Problem requirements:
Look through the entries for the string "your", and copy each line that holds it.

*** Dataset content ***

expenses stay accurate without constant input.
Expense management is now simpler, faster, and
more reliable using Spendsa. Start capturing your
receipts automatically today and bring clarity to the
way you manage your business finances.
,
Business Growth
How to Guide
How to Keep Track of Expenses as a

*** End of Dataset content ***

Response to the task:
more reliable using Spendsa. Start capturing your
way you manage your business finances.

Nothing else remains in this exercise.